A soffrire in particolar modo della crisi alimentare è la Repubblica Democratica del Congo, che annovera 13,9 milioni di bimbi bisognosi di assistenza umanitaria. Solo negli ultimi mesi sono state 390mila le persone a fuggire dalle loro case, aggravando la crisi alimentare. Sono 3,3 milioni i bambini sotto i 5 anni malnutriti e il 45% dei decessi nella stessa fascia di età sono legati comunque alla malnutrizione. La crisi nella Repubblica Democratica del Congo non ha ricevuto risposte assistenziali umanitarie sufficienti, anzi è stata a lungo trascurata e le missioni sono state sotto finanziate. Il paradosso è che il 2022 è stato per il Congo, l’anno con il maggior numero di persone bisognose, ma il Paese ha ricevuto comunque meno della metà dei finanziamenti stabiliti dalle Nazioni Unite. Il Congo e l’Afghanistan sono stati due Paesi attraversati da conflitti interni prolungati, e nel caso dell’Afghanistan la crisi climatica ha influito molto, apportando siccità forti e prolungate.

“A fronte di questo, la capacità della comunità internazionale nel portare finanziamenti e risorse, si sta riducendo – afferma Timarco –; i governi hanno utilizzato molte risorse per investirle sul sostentamento delle proprie economie, a seguito della crisi pandemica. Anche la guerra russo-ucraina ha portato delle conseguenze economiche per i Paesi che sono tradizionalmente finanziatori delle attività umanitarie. Quindi, non ci sono le risorse per fronteggiare questa crisi”. Inoltre “nelle aree di conflitto è sempre più difficile operare, per motivi di sicurezza e – spiega – la vita degli operatori è a rischio e quindi c’è una difficoltà ad essere presenti”. Oltre alle attività di advocacy e quindi di dialogo tra i governi, comunità internazionali e Nazioni Unite, la vera risorsa fondamentale sembrano essere le risorse delle politiche locali. “I partner locali sono fondamentali se vogliamo rafforzare la capacità di essere presenti anche nelle aree più remote – prosegue il portavoce di Save The Childre – quando una comunità è in grado di gestire da sè parte di una crisi umanitaria, l’intervento dell’organizzazione internazionale va solamente a complementare questa capacità”. 

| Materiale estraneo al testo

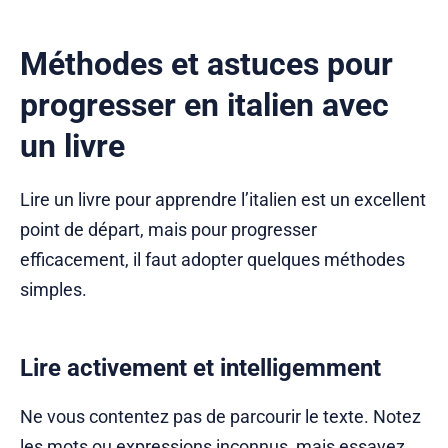
Méthodes et astuces pour
progresser en italien avec
un livre
Lire un livre pour apprendre l’italien est un excellent
point de départ, mais pour progresser
efficacement, il faut adopter quelques méthodes
simples.
Lire activement et intelligemment
Ne vous contentez pas de parcourir le texte. Notez
les mots ou expressions inconnus, mais essayez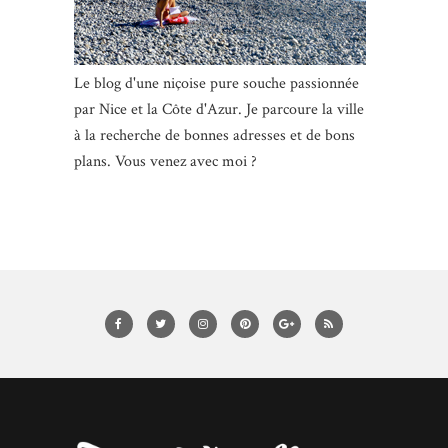
Le blog d'une niçoise pure souche passionnée
par Nice et la Côte d'Azur. Je parcoure la ville
à la recherche de bonnes adresses et de bons
plans. Vous venez avec moi ?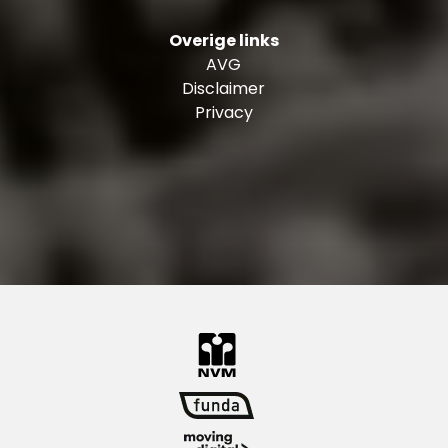
Overige links
AVG
Disclaimer
Privacy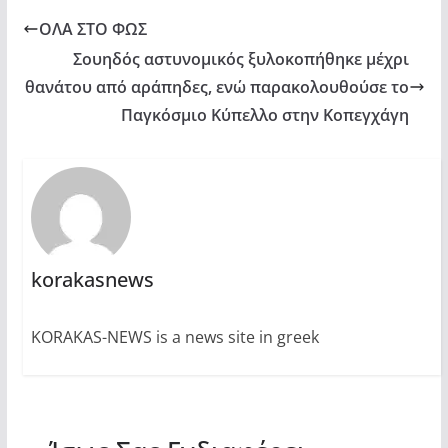
ΟΛΑ ΣΤΟ ΦΩΣ
Σουηδός αστυνομικός ξυλοκοπήθηκε μέχρι
θανάτου από αράπηδες, ενώ παρακολουθούσε το
Παγκόσμιο Κύπελλο στην Κοπεγχάγη
korakasnews
KORAKAS-NEWS is a news site in greek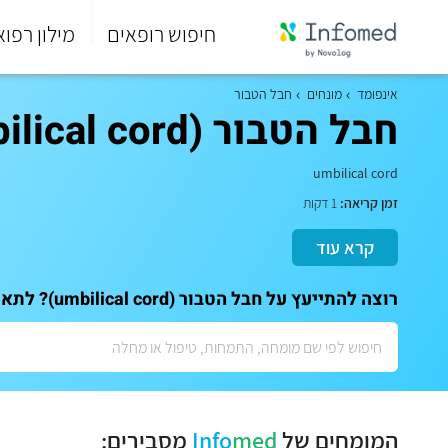
חיפוש רופאים
מילון רפוא
סוף
התפריט
אינפומד
מונחים
חבל הטבור
הראשי.
חבל הטבור (umbilical cord)
umbilical cord
זמן קריאה:
1 דקות
קרא עוד
רוצה להתייעץ על חבל הטבור (umbilical cord)? לתאום ייעוץ אישי עם המומחים שלנו:
המומחים של
med
Info
מסבירים: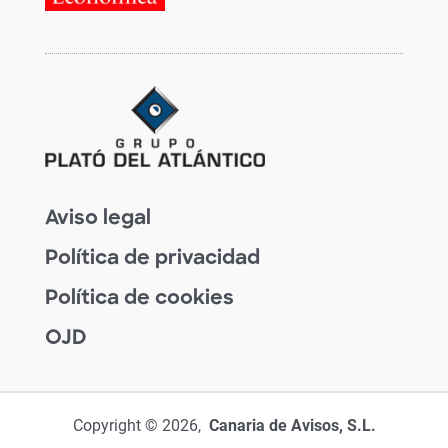
Aviso legal
Política de privacidad
Política de cookies
OJD
Copyright © 2026,
Canaria de Avisos, S.L.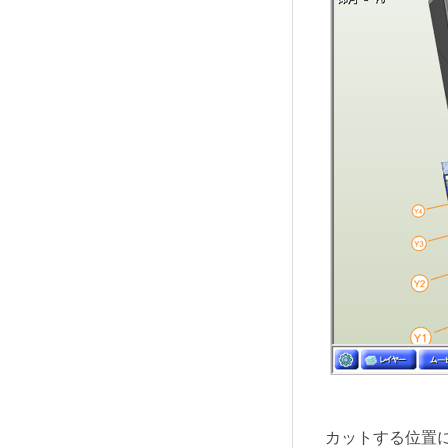
カットする位置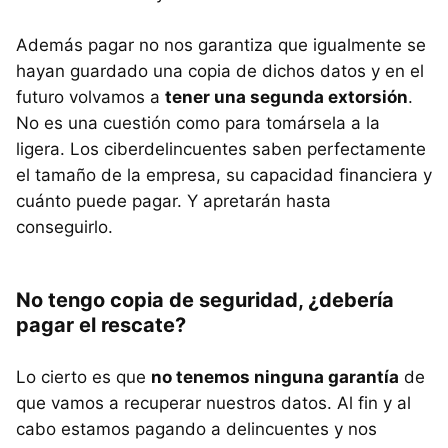
Además pagar no nos garantiza que igualmente se
hayan guardado una copia de dichos datos y en el
futuro volvamos a
tener una segunda extorsión
.
No es una cuestión como para tomársela a la
ligera. Los ciberdelincuentes saben perfectamente
el tamaño de la empresa, su capacidad financiera y
cuánto puede pagar. Y apretarán hasta
conseguirlo.
No tengo copia de seguridad, ¿debería
pagar el rescate?
Lo cierto es que
no tenemos ninguna garantía
de
que vamos a recuperar nuestros datos. Al fin y al
cabo estamos pagando a delincuentes y nos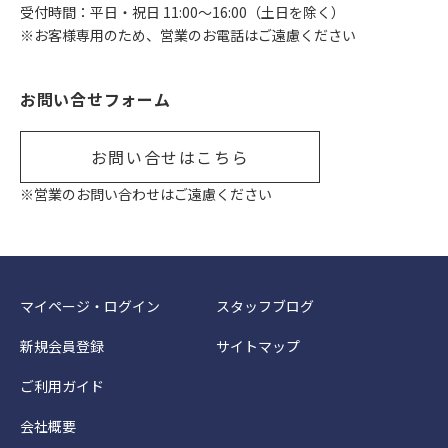
受付時間：平日・祝日 11:00〜16:00（土日を除く）
※お客様専用のため、営業のお電話はご遠慮ください
お問い合せフォーム
お問い合せはこちら
※営業のお問い合わせはご遠慮ください
マイページ・ログイン
スタッフブログ
新規会員登録
サイトマップ
ご利用ガイド
会社概要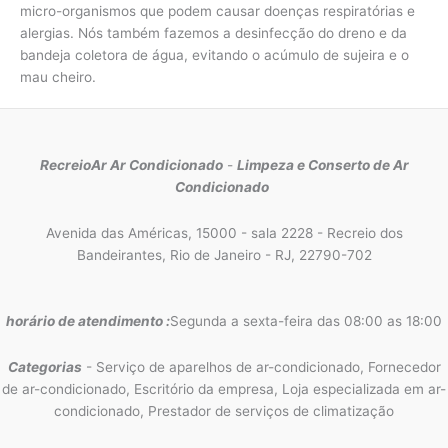
micro-organismos que podem causar doenças respiratórias e
alergias. Nós também fazemos a desinfecção do dreno e da
bandeja coletora de água, evitando o acúmulo de sujeira e o
mau cheiro.
RecreioAr Ar Condicionado
-
Limpeza e Conserto de Ar
Condicionado
Avenida das Américas, 15000 - sala 2228 - Recreio dos
Bandeirantes, Rio de Janeiro - RJ, 22790-702
horário de atendimento :
Segunda a sexta-feira das 08:00 as 18:00
Categorias
- Serviço de aparelhos de ar-condicionado, Fornecedor
de ar-condicionado, Escritório da empresa, Loja especializada em ar-
condicionado, Prestador de serviços de climatização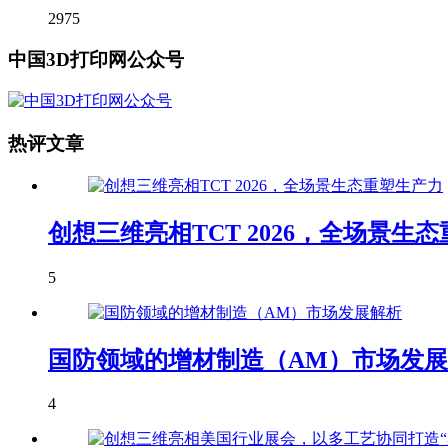
2975
中国3D打印网公众号
热评文章
创想三维亮相TCT 2026，全场景生
5
国防领域的增材制造（AM）市场发
4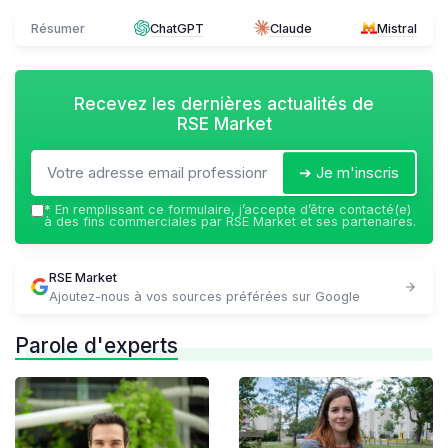
Résumer
ChatGPT
Claude
Mistral
Recevez les dernières actualités de
RSE Market
➔ Je m'inscris
*
En remplissant ce formulaire, j’accepte d’être contacté(e)
à des fins commerciales par RSE Market et ses partenaires.
RSE Market
Ajoutez-nous à vos sources préférées sur Google
Parole d'experts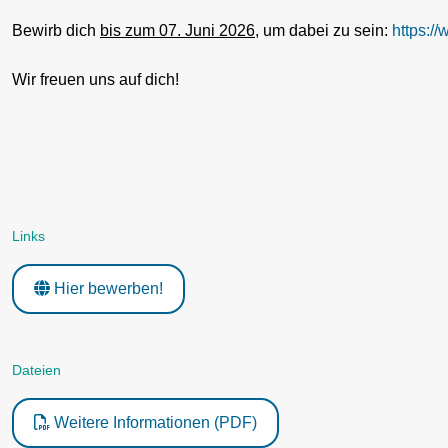
Bewirb dich
bis zum 07. Juni 2026
, um dabei zu sein:
https:/
Wir freuen uns auf dich!
Links
Hier bewerben!
Dateien
Weitere Informationen (PDF)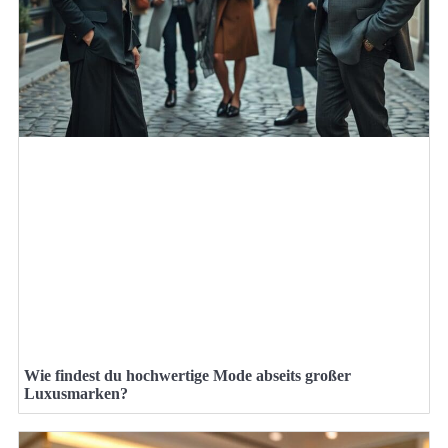
Wie findest du hochwertige Mode abseits großer
Luxusmarken?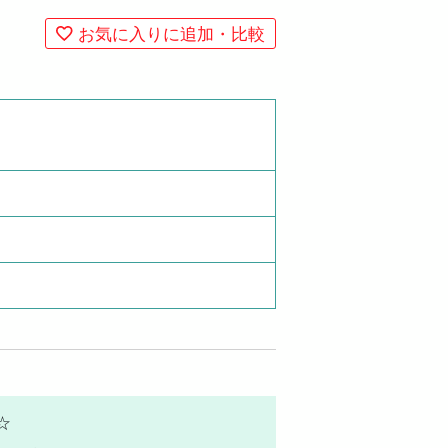
お気に入りに追加・比較
☆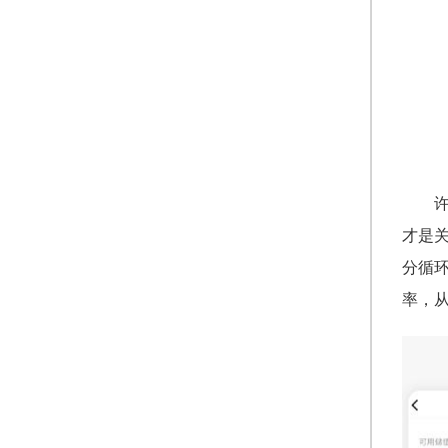
才是关
分循
率，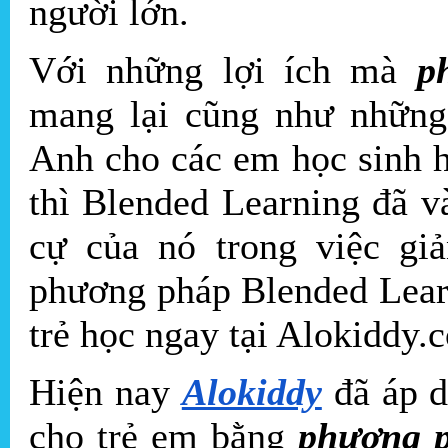
người lớn.
Với những lợi ích mà
p
mang lại cũng như những 
Anh cho các em học sinh h
thì Blended Learning đã 
cự của nó trong việc gi
phương pháp Blended Lear
trẻ học ngay tại Alokiddy.
Hiện nay
Alokiddy
đã áp d
cho trẻ em bằng
phương p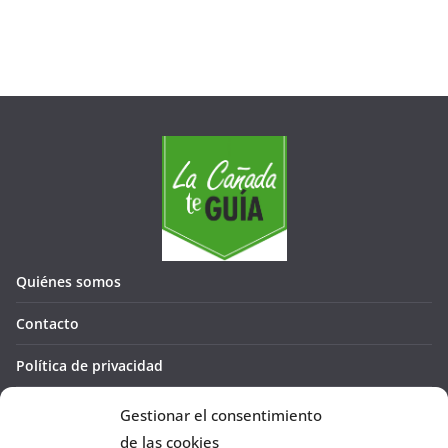
Quiénes somos
Contacto
Política de privacidad
Política de cookies (UE)
Gestionar el consentimiento
de las cookies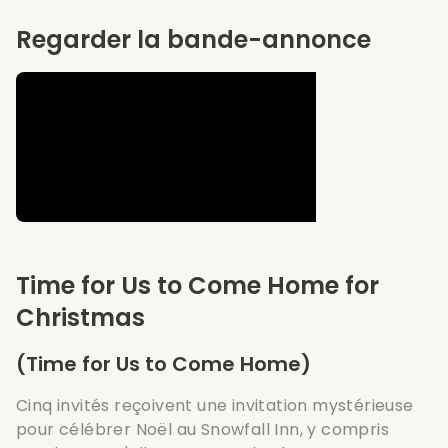
Regarder la bande-annonce
Time for Us to Come Home for
Christmas
(Time for Us to Come Home)
Cinq invités reçoivent une invitation mystérieuse
pour célébrer Noël au Snowfall Inn, y compris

Sostegno psicosociale per i minori

Spesso la componente di sofferenza e disagio psicologico del minore, non viene presa sufficientemente in considerazione. Mentre invece il più delle volte, “un bambino che vive una crisi, vive un’esperienza traumatica”, sottolinea.. Per questo Save the Children ha voluto investire nell’istruzione e nelle scuole in Afghanistan, creando più di tremila classi, dei veri e propri “spazi sicuri dove il bambino può superare le sue paure e trovare una dimensione di relazione e di gioco, per crescere in maniera sana dal punto di vista psicologico”. Una forte destabilizzazione psicologica affrontata in tenera età, può incidere fortemente sull’apprendimento e il futuro del bimbo e ripercuotersi sulle generazioni future. 

Purtroppo però l’equilibrio psico-sociale del bambino “è un investimento che non viene sufficientemente finanziato – conclude Timarco -, ma invece può compromettere la capacità di crescere in maniera sana, e questo vuole dire minare il futuro di quella particolare comunità o popolazione”.